Content starts

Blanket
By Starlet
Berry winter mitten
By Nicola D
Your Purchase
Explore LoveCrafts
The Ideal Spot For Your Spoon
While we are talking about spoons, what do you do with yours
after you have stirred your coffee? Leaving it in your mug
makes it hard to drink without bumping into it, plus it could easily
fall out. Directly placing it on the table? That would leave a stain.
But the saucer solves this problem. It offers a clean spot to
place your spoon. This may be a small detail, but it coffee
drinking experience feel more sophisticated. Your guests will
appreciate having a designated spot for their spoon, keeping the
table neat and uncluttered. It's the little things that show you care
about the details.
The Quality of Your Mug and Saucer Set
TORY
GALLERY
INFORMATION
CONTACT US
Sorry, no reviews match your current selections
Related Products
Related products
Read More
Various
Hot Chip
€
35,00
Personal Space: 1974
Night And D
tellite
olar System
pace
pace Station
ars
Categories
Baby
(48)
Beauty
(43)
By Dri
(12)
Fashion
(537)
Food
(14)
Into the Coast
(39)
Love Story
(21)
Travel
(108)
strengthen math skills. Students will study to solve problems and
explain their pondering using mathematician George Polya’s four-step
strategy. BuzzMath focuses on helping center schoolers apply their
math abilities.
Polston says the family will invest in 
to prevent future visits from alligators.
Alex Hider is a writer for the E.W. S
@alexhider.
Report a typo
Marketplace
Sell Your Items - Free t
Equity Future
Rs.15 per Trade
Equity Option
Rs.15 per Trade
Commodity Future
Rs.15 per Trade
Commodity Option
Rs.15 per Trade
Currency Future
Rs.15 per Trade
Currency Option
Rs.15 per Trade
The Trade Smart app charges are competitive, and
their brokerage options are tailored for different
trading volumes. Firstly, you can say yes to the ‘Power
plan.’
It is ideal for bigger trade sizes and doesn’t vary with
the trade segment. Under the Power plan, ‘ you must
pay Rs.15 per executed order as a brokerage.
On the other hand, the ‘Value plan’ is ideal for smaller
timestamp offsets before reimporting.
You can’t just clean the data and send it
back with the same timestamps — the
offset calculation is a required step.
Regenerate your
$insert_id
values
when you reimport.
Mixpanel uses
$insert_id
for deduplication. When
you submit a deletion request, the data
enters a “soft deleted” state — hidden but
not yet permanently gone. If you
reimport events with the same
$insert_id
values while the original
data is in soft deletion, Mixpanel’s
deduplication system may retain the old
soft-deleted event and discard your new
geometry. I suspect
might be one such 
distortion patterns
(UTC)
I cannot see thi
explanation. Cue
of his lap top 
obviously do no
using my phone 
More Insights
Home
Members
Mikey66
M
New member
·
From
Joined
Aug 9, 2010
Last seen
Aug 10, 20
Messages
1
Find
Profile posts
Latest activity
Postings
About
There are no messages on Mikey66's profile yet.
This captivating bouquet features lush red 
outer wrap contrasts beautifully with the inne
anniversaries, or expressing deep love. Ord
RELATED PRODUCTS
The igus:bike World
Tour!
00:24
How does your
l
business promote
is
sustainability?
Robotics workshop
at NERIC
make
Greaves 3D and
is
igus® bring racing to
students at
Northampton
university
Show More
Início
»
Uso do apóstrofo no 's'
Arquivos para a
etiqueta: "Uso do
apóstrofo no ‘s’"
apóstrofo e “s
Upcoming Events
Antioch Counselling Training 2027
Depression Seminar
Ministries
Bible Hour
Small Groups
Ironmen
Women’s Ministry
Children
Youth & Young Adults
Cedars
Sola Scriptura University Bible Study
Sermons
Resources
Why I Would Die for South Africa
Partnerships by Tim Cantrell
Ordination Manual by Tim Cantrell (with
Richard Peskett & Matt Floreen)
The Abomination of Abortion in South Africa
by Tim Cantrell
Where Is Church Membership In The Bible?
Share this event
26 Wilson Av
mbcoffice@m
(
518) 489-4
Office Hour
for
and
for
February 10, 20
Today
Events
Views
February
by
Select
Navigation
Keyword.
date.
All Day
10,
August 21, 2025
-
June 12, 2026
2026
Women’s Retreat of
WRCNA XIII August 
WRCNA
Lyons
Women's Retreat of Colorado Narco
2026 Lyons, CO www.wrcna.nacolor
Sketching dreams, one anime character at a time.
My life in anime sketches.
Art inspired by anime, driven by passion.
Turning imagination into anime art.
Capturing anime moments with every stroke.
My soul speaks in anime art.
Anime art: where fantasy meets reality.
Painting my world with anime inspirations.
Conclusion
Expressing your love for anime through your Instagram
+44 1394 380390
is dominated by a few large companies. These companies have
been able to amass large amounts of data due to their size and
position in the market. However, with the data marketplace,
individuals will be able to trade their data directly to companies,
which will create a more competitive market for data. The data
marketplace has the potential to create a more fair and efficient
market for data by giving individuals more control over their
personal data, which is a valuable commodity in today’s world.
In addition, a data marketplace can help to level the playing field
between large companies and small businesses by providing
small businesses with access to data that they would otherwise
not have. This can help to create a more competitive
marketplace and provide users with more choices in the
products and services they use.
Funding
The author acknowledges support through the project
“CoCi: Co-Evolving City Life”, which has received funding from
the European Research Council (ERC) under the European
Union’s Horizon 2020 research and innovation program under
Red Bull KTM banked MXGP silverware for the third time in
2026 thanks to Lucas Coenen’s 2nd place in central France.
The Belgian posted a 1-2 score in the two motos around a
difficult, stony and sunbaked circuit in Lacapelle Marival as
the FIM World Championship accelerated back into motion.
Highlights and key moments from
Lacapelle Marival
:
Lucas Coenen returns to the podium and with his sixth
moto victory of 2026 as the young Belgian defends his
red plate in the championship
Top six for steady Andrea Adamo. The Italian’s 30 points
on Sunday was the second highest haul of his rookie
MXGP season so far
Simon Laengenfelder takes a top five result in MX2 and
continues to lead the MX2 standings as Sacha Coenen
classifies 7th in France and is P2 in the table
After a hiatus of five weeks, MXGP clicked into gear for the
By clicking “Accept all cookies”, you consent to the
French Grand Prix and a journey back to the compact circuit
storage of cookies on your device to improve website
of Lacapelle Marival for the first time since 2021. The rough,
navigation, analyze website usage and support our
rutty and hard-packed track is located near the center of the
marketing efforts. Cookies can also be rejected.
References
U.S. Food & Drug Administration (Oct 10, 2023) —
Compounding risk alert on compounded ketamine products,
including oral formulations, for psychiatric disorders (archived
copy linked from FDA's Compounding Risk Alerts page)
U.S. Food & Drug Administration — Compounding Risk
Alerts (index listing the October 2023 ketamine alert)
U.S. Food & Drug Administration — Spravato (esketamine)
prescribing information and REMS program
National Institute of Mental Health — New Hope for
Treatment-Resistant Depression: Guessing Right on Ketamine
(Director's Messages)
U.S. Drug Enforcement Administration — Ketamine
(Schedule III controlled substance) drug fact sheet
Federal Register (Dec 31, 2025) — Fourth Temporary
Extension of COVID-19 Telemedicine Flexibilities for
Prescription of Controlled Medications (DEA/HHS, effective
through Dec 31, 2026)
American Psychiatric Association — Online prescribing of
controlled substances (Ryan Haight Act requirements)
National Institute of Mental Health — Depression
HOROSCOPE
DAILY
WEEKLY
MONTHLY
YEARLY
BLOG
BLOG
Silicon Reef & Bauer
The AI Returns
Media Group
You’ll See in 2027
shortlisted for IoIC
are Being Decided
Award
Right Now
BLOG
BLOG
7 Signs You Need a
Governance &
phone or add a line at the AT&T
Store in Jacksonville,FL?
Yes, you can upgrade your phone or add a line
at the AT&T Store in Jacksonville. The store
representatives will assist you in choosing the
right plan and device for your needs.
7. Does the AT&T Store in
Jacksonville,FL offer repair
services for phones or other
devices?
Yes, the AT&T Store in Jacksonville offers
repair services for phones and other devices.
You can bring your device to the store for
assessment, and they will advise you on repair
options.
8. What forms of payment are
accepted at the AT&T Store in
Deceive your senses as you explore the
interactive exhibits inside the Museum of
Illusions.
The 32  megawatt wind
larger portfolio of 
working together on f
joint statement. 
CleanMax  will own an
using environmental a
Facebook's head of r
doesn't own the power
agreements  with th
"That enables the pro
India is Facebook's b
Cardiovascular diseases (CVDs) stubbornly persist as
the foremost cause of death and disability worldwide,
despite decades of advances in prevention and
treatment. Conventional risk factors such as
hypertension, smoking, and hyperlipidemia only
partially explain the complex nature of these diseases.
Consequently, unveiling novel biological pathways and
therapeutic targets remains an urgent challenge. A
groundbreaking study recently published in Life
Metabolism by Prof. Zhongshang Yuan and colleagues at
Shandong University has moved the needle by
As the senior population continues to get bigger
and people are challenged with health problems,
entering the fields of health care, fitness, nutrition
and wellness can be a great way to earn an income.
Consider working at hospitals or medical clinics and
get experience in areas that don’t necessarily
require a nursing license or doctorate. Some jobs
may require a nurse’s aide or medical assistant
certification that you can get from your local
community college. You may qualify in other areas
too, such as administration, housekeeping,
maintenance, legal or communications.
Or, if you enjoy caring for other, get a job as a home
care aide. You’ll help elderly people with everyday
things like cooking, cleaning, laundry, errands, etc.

Content ends

### Task requirements
Only one stretch of the records above is wanted: the lines between the one holding "Polston says the family will invest in" and the one holding "the trade segment.", inclusive, reproduced exactly.

### Exercise solution
Polston says the family will invest in 
to prevent future visits from alligators.
Alex Hider is a writer for the E.W. S
@alexhider.
Report a typo
Marketplace
Sell Your Items - Free t
Equity Future
Rs.15 per Trade
Equity Option
Rs.15 per Trade
Commodity Future
Rs.15 per Trade
Commodity Option
Rs.15 per Trade
Currency Future
Rs.15 per Trade
Currency Option
Rs.15 per Trade
The Trade Smart app charges are competitive, and
their brokerage options are tailored for different
trading volumes. Firstly, you can say yes to the ‘Power
plan.’
It is ideal for bigger trade sizes and doesn’t vary with
the trade segment. Under the Power plan, ‘ you must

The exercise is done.